• ABOUT THIS TASK:
Retype every line from the start of the data down to and including the line with "ComputerWorld was launched". Skip the pictures.

★ ★ ★ ★ ★ ★ ★

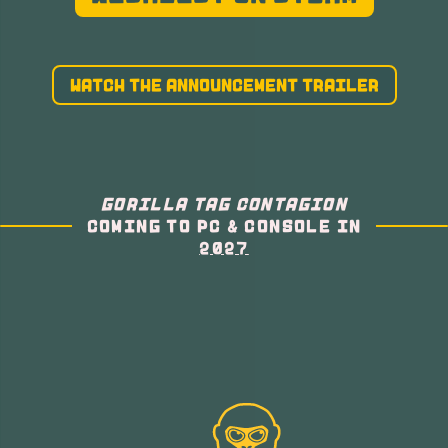
WATCH THE ANNOUNCEMENT TRAILER
GORILLA TAG CONTAGION
COMING TO PC & CONSOLE IN
2027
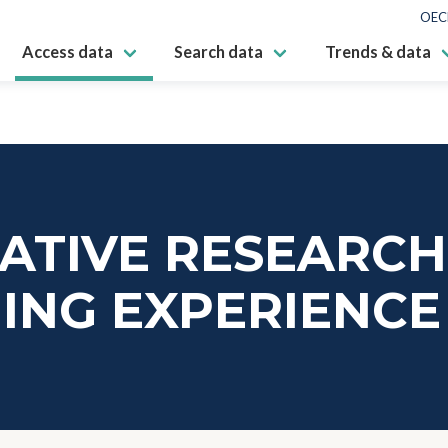
OEC
Access data
Search data
Trends & data
ATIVE RESEARCH
ING EXPERIENCE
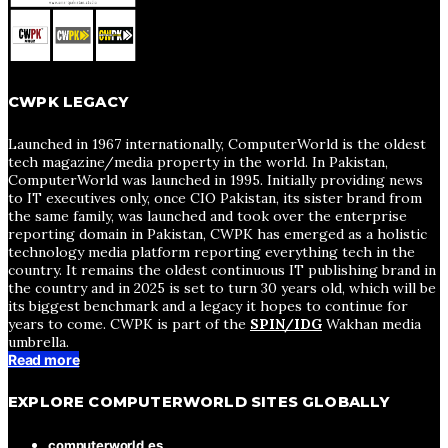
CWPK LEGACY
Launched in 1967 internationally, ComputerWorld is the oldest
tech magazine/media property in the world. In Pakistan,
ComputerWorld was launched in 1995. Initially providing news
to IT executives only, once CIO Pakistan, its sister brand from
the same family, was launched and took over the enterprise
reporting domain in Pakistan, CWPK has emerged as a holistic
technology media platform reporting everything tech in the
country. It remains the oldest continuous IT publishing brand in
the country and in 2025 is set to turn 30 years old, which will be
its biggest benchmark and a legacy it hopes to continue for
years to come. CWPK is part of the
SPIN/IDG
Wakhan media
umbrella.
Read more
EXPLORE COMPUTERWORLD SITES GLOBALLY
computerworld.es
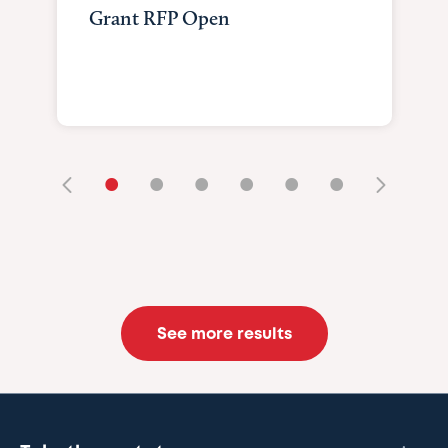
Grant RFP Open
•
•
•
•
•
•
See more results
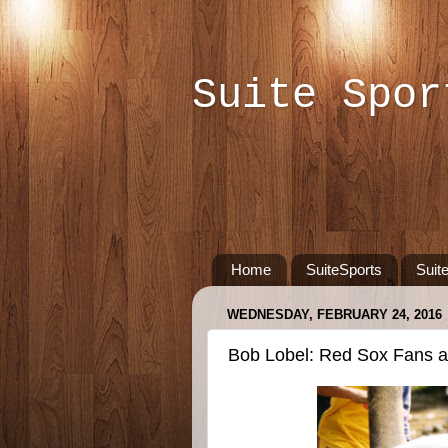
Suite Spor
Home
SuiteSports
Suit
WEDNESDAY, FEBRUARY 24, 2016
Bob Lobel: Red Sox Fans a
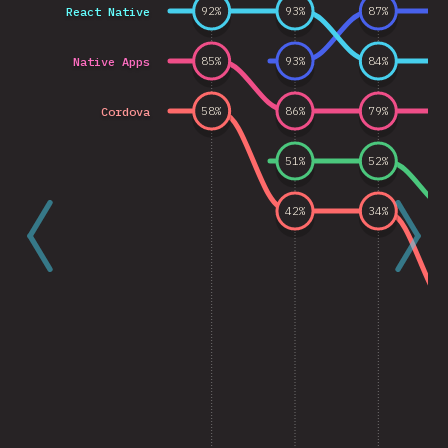
React Native
92
%
93
%
87
%
Native Apps
85
%
93
%
84
%
Cordova
58
%
86
%
79
%
51
%
52
%
42
%
34
%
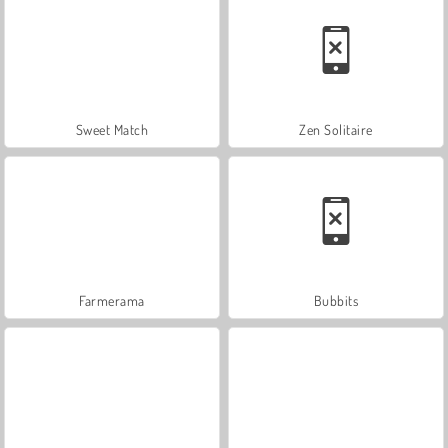
Sweet Match
Zen Solitaire
Farmerama
Bubbits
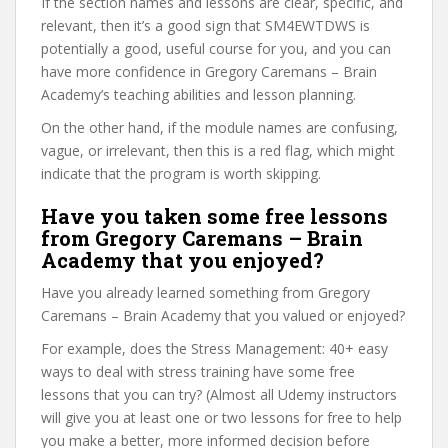
If the section names and lessons are clear, specific, and
relevant, then it’s a good sign that SM4EWTDWS is
potentially a good, useful course for you, and you can
have more confidence in Gregory Caremans – Brain
Academy’s teaching abilities and lesson planning.
On the other hand, if the module names are confusing,
vague, or irrelevant, then this is a red flag, which might
indicate that the program is worth skipping.
Have you taken some free lessons
from Gregory Caremans – Brain
Academy that you enjoyed?
Have you already learned something from Gregory
Caremans – Brain Academy that you valued or enjoyed?
For example, does the Stress Management: 40+ easy
ways to deal with stress training have some free
lessons that you can try? (Almost all Udemy instructors
will give you at least one or two lessons for free to help
you make a better, more informed decision before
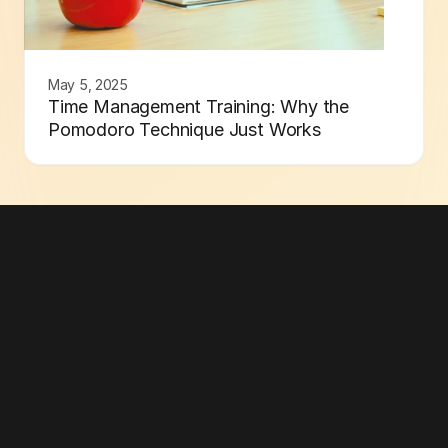
May 5, 2025
Time Management Training: Why the
Pomodoro Technique Just Works
Go Minimal Now
Built for Better Focus
Subscribe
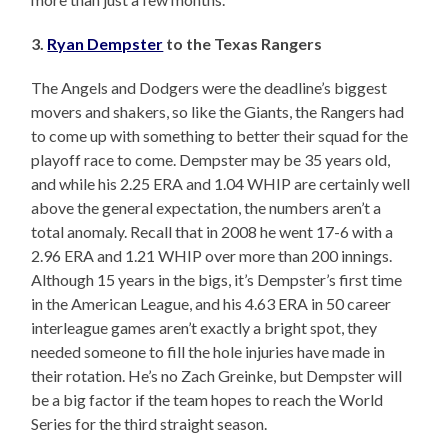
3.
Ryan Dempster
to the Texas Rangers
The Angels and Dodgers were the deadline’s biggest
movers and shakers, so like the Giants, the Rangers had
to come up with something to better their squad for the
playoff race to come. Dempster may be 35 years old,
and while his 2.25 ERA and 1.04 WHIP are certainly well
above the general expectation, the numbers aren’t a
total anomaly. Recall that in 2008 he went 17-6 with a
2.96 ERA and 1.21 WHIP over more than 200 innings.
Although 15 years in the bigs, it’s Dempster’s first time
in the American League, and his 4.63 ERA in 50 career
interleague games aren’t exactly a bright spot, they
needed someone to fill the hole injuries have made in
their rotation. He’s no Zach Greinke, but Dempster will
be a big factor if the team hopes to reach the World
Series for the third straight season.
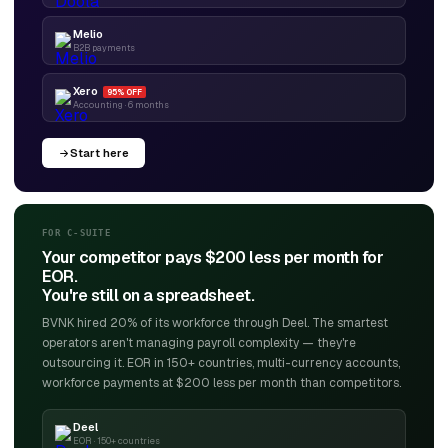
Melio
B2B payments
Xero
95% OFF
Accounting · 6 months
Start here
FOR C-SUITE
Your competitor pays $200 less per month for
EOR.
You're still on a spreadsheet.
BVNK hired 20% of its workforce through Deel. The smartest
operators aren't managing payroll complexity — they're
outsourcing it. EOR in 150+ countries, multi-currency accounts,
workforce payments at $200 less per month than competitors.
Deel
EOR · 150+ countries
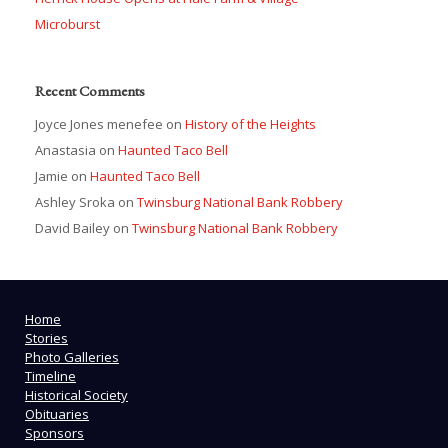
Microburst
Recent Comments
Joyce Jones menefee
on
History of the Heights
Anastasia
on
Haunted Taco Bell
Jamie
on
Haunted Taco Bell
Ashley Sroka
on
Twinsburg National Bank Robbery
David Bailey
on
Twinsburg National Bank Robbery
Home
Stories
Photo Galleries
Timeline
Historical Society
Obituaries
Sponsors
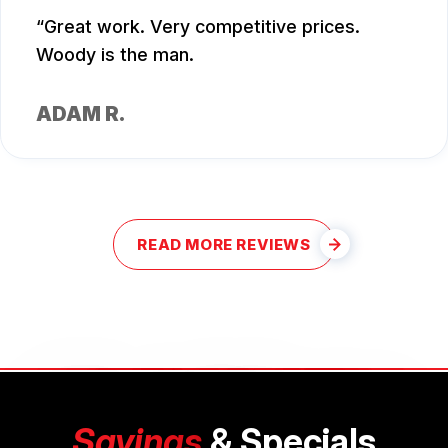
Great work. Very competitive prices.
Woody is the man.
ADAM R.
READ MORE REVIEWS
Savings
& Specials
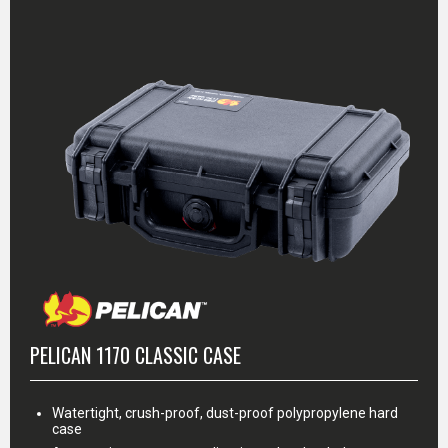
PELICAN 1170 CLASSIC CASE
Watertight, crush-proof, dust-proof polypropylene hard
case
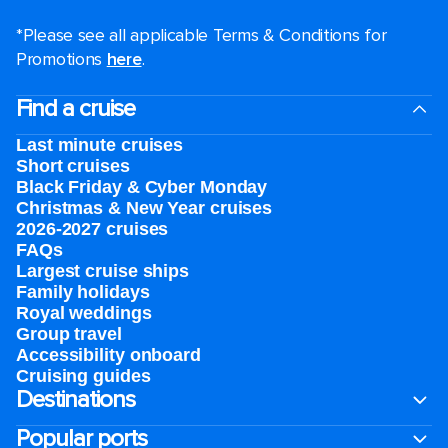
*Please see all applicable Terms & Conditions for
Promotions
here
.
Find a cruise
Last minute cruises
Short cruises
Black Friday & Cyber Monday
Christmas & New Year cruises
2026-2027 cruises
FAQs
Largest cruise ships
Family holidays
Royal weddings
Group travel
Accessibility onboard
Cruising guides
Destinations
Popular ports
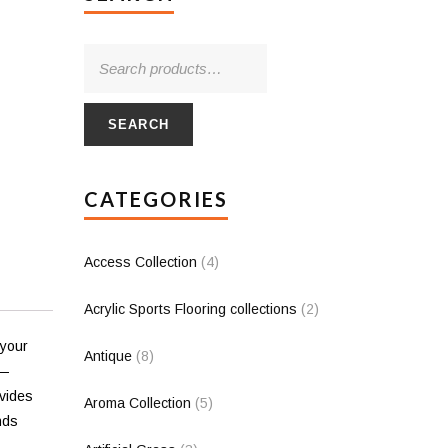
SEARCH
CATEGORIES
Access Collection
(4)
Acrylic Sports Flooring collections
(2)
 your
Antique
(8)
d—
ovides
Aroma Collection
(5)
nds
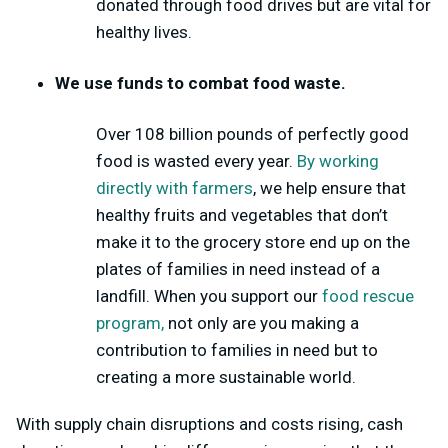
donated through food drives but are vital for
healthy lives.
We use funds to combat food waste.
Over 108 billion
pounds of perfectly good
food is wasted every year.
By working
directly with farmers
, we help ensure that
healthy fruits and vegetables that don’t
make it to the grocery store end up on the
plates of families in need instead of a
landfill. When you support our
food rescue
program,
not only are you making a
contribution to families in need but to
creating a more sustainable world.
With supply chain disruptions and costs rising, cash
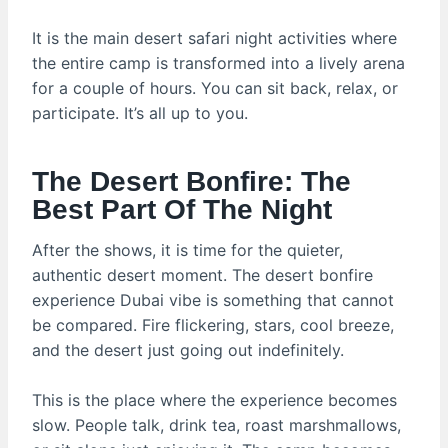
It is the main desert safari night activities where
the entire camp is transformed into a lively arena
for a couple of hours. You can sit back, relax, or
participate. It’s all up to you.
The Desert Bonfire: The
Best Part Of The Night
After the shows, it is time for the quieter,
authentic desert moment. The desert bonfire
experience Dubai vibe is something that cannot
be compared. Fire flickering, stars, cool breeze,
and the desert just going out indefinitely.
This is the place where the experience becomes
slow. People talk, drink tea, roast marshmallows,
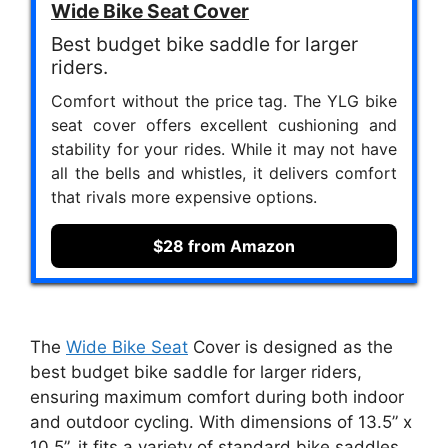
Wide Bike Seat Cover
Best budget bike saddle for larger
riders.
Comfort without the price tag. The YLG bike
seat cover offers excellent cushioning and
stability for your rides. While it may not have
all the bells and whistles, it delivers comfort
that rivals more expensive options.
$28 from Amazon
The
Wide Bike Seat
Cover is designed as the
best budget bike saddle for larger riders,
ensuring maximum comfort during both indoor
and outdoor cycling. With dimensions of 13.5” x
10.5”, it fits a variety of standard bike saddles,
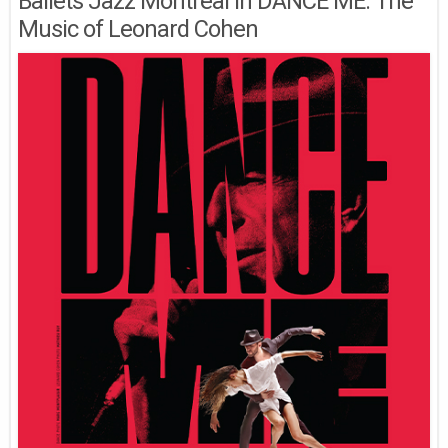
Ballets Jazz Montréal in DANCE ME: The
Music of Leonard Cohen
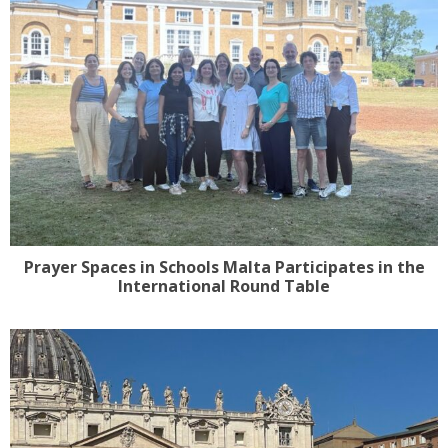
Prayer Spaces in Schools Malta Participates in the
International Round Table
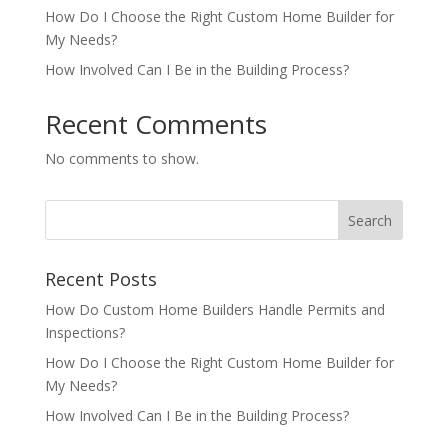
How Do I Choose the Right Custom Home Builder for
My Needs?
How Involved Can I Be in the Building Process?
Recent Comments
No comments to show.
Recent Posts
How Do Custom Home Builders Handle Permits and
Inspections?
How Do I Choose the Right Custom Home Builder for
My Needs?
How Involved Can I Be in the Building Process?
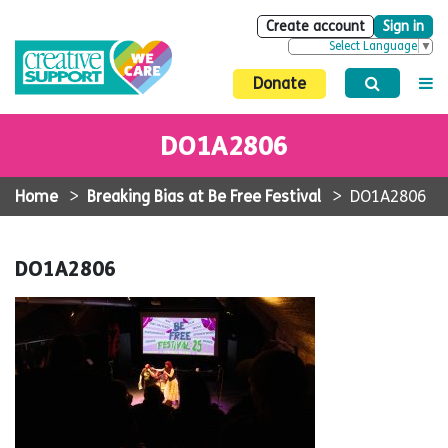
Create account
Sign in
Select Language
▼
Donate
DO1A2806
Home
>
Breaking Bias at Be Free Festival
>
DO1A2806
DO1A2806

★ ★ ★ ★ ★ ★ ★

• RESPONSE TO THE TASK:
WATCH THE ANNOUNCEMENT TRAILER
GORILLA TAG CONTAGION
COMING TO PC & CONSOLE IN
2027
OEC
Access data
Search data
Trends & data
ATIVE RESEARCH
ING EXPERIENCE
CWPK LEGACY
Launched in 1967 internationally, ComputerWorld is the oldest
tech magazine/media property in the world. In Pakistan,
ComputerWorld was launched in 1995. Initially providing news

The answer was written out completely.